→ WHAT TO PRODUCE
In the entries below, every line that contains "Brave" must be located and copied.

[Dataset entries]
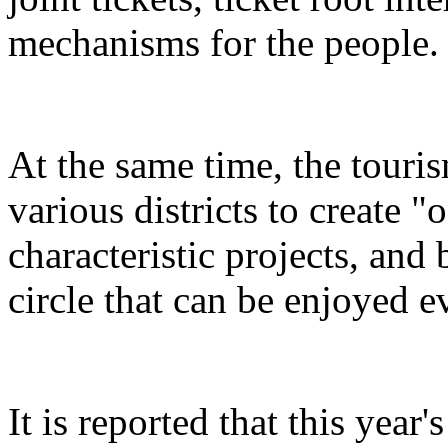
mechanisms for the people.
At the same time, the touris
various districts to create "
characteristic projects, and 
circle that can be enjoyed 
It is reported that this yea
...
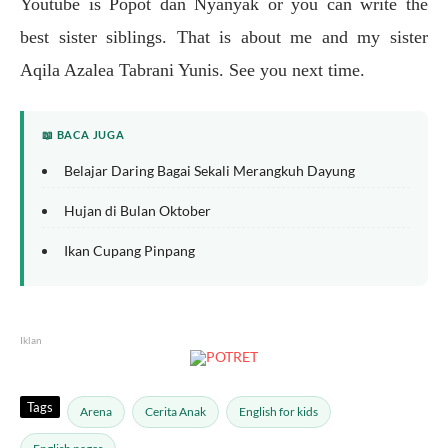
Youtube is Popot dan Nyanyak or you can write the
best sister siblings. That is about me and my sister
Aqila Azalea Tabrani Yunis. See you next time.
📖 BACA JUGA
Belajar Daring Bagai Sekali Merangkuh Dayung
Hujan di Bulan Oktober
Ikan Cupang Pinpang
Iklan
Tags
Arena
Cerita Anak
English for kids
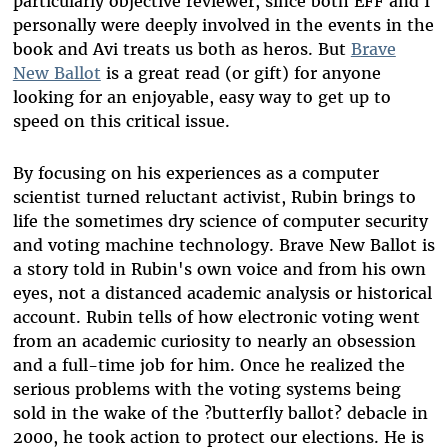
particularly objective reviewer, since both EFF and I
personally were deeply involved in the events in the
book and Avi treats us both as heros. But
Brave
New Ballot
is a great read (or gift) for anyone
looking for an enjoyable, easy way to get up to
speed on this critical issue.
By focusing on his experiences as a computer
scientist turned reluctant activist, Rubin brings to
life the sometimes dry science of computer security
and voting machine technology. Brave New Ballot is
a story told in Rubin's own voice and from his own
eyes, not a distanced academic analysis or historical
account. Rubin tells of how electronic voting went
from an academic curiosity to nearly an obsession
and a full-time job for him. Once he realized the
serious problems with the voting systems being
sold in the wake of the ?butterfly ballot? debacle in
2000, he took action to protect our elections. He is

→ ANSWER SPACE
Brave
and voting machine technology. Brave New Ballot is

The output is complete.